Irak'ta sinemanın altyapısı olmadığı gibi herhangi bir devlet desteğinden de bahsedilemeyeceğini ifade eden Al-Daradji, konuşmasının devamındaysa şu görüşleri dile getirdi; "Sinema bir sektör olmadığı gibi film çekebilmek için birçok araç gereçten yoksunuz. Yetkililer bu konuyla ilgilenmedikleri gibi sinemadan anlamıyor bile. Üst düzey yöneticilerle sinemacılar arasında bir köprü yok, bir kopukluk var. Bunun üstesinden gelme noktasında bir takım projelerimiz var.
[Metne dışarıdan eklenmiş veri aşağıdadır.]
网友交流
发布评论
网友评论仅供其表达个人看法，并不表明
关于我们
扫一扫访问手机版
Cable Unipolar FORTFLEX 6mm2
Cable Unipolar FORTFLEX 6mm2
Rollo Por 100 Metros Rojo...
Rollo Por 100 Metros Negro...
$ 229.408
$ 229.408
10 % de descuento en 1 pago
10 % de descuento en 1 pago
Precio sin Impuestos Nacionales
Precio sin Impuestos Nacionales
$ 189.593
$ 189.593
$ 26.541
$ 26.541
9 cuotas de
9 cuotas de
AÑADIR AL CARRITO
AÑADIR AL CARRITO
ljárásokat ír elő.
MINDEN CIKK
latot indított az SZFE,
Umarım bunda başarılı oluruz." "MISIR'DA SİNEMACILAR DA GENÇLERİ TAKLİT EDİP DİJİTALE GEÇTİ" Mısır'da özellikle son 10 yıllık zaman diliminden bu yana 'dijital devrim' diye bir terim olduğuna dikkat çeken Safaa Elaisy, birçok yazar, araştırmacı ve özellikle de sinemacıların bu terime karşı çıktıklarını anlattı. Gençlerin, ellerine aldıkları küçük kameralarla çekimler yapıp, kendi filmlerini oluşturma çabası içinde olduklarını ancak sinemacıların buna karşı çıkıp, 35 milimetrelik film kalitesi üzerinde durduklarını dile getiren Elaisy, "Ama gençler tüm bu tepkilere rağmen çekim yapmaya devametti. Sinemacılar da bir süre sonra artık gençlerin farkına vararak, onları adeta taklit etmeye yani dijital kameralarla çekim yapmaya başladı" dedi

"ÜLKEDE GENÇLER KAZANIRKEN SİNEMADAYSA DİJİTAL KAZANDI" Gençlerin söz konusu kameralarla ülkede yaşanan sorun ve sıkıntılara dikkat çekerken, yaşanan yolsuzlukları da yaptıkları çekimlerle ortaya koyduklarını kaydeden Elaisy, bugünkü noktaya gelinmesinde bu çekimlerin önemli bir payı olduğunu vurguladı. Ancak artık izleyicilerin kalitesiz ve basit görüntüler yerine fikir sahibinin yansıtacağı gerçek görüntüyü istediğinin altını çizen Safaa Elaisy, "Artık Mısır'da sinemacılar istedikleri konuyu özgürce belirleyip, başka birisinin baskısı altında film çekmiyor.Bunun yanında eski ile yeni arasında bir çatışma, çekişme vardı. Artık bu çatışmada sona erdi, kazanansa; 'dijital' oldu. Yani bir bakıma ülkede gençler kazanırken, sinemadaysa 'dijital devrim' yaşandı" ifadesini kullandı

"LÜBNAN'DA SİNEMAYA DESTEK YOK VERİLENLERSE ENGELLENİYOR" Lübnan'da yılda ortalama 4-5 uzun metrajlı film çekildiği bilgisini veren Sinema Sanatçısı Bahij Hojeij de, söz konusu filmlerin özellikle savaş döneminde olup bitenleri anlattığını ifade etti. Bugün Lübnan'daki istikrarsızlık ve yaşananların sinemacıları finans açısından çok zorladığını kaydeden Hojeij, "Biliyorsunuz sinema maddiyatı ve ekonomik açıdan da güçlü olmayı gerektiren bir uğraşı. Ancak böylesi bir imkana sahip değiliz. Sinema adeta ihmal ediliyor, devletin bu konuda herhangi bir desteği deyok. Bugün ülke yönetimini üstlenen zihniyet, sinemayı adeta görmezden geliyor. Sinemaya doğrudan doğruya bir destek verilmediği gibi yapılanların da önüne geçilmeye çalışılıyor. Ne yazık ki, sanata destek verilmiyor" diye konuştu.